Your dietary choices is the first step to understanding IBS, as this is the most common trigger that even medical professionals can agree on. As mentioned, keep a note of any foods and drinks that aggravate or trigger symptoms – maybe accompanied with the type of symptom(s) for clarity. Take a look at the fodmap diet for further information and try to incorporate the following foods advised by the NHS:
Oh, eating well and exercise to combat a condition, how ORIGINAL, but for IBS this is medically advised and doable, with just two and a half hours of activity a week recommended. This is light activity too, no marathon, so try adjust your daily routine to include more running or sign up to a beginner's aerobic class.

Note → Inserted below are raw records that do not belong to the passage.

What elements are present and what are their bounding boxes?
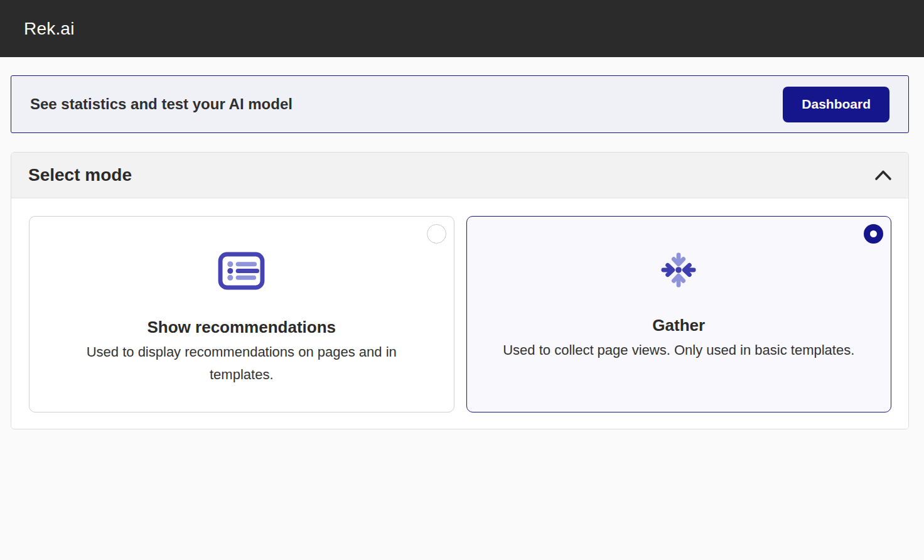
select-mode-header[interactable]: Select mode	[11, 153, 908, 198]
option-card-show-recommendations[interactable]: Show recommendations Used to display rec…	[29, 216, 454, 412]
select-mode-options: Show recommendations Used to display rec…	[11, 198, 908, 429]
radio-unselected[interactable]	[427, 224, 446, 244]
brand-logo[interactable]: Rek.ai	[24, 19, 75, 39]
select-mode-title: Select mode	[28, 165, 132, 185]
select-mode-panel: Select mode	[11, 152, 909, 429]
main-content: See statistics and test your AI model Da…	[0, 75, 924, 429]
option-title: Gather	[492, 316, 866, 335]
radio-selected[interactable]	[864, 224, 883, 244]
option-description: Used to display recommendations on pages…	[56, 341, 427, 386]
stats-banner: See statistics and test your AI model Da…	[11, 75, 909, 133]
converge-arrows-icon	[660, 252, 697, 288]
option-title: Show recommendations	[55, 318, 429, 337]
list-icon	[218, 252, 265, 290]
chevron-up-icon[interactable]	[873, 168, 893, 182]
banner-message: See statistics and test your AI model	[30, 95, 293, 113]
option-card-gather[interactable]: Gather Used to collect page views. Only …	[466, 216, 892, 412]
app-header: Rek.ai	[0, 0, 924, 57]
dashboard-button[interactable]: Dashboard	[783, 87, 889, 122]
option-description: Used to collect page views. Only used in…	[493, 339, 864, 362]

The motivation can be low when you feel like you're about to burst, however once you get going, exercise can not only improve symptoms like bloating, but help to take your mind off of the condition too (handy if you happen to be aggravating your IBS with stress and anxiety like a vicious circle).
Certain lifestyle factors can be adjusted. For example, could you walk part of your way to work, which will not only give you exercise but means you avoid angry commuters and BO? What about apps…
With the Internet and smartphones come applications galore. Not only can you watch adorable animals doing adorable things (what better way to relax) but apps such as Headspace are free and offer really easy meditating techniques. These are super quick and easily incorporated into your lifestyle, even if you're not the Zen type of human. Yoga, Pilates and tai chi, strolling around for an hour on your lunch break and swimming have all been reported to reduce stress as well.
If meditating or counselling really isn't your cuppa - nor accessible for you - or you're really not that kitten gif sort of person (that's absolutely fine, no-one is judging you, promise), then find your own way to relax. Start a hobby; join a sports team, take up painting, cookery classes, search for 'Stress Relief' in Spotify and simply sit there. The possibilities are endless.
IBS is the enigma of condition, but once you find those pesky foods that clog you up, a routine that gives you diarrhoea or a drink that makes you feel less like a balloon, it's like an EUREKA sort of moment. BAM, HAH! TAKE THAT! Ticking off factors of the IBS Bingo isn't exactly a quick solution, but far more successful in the long run.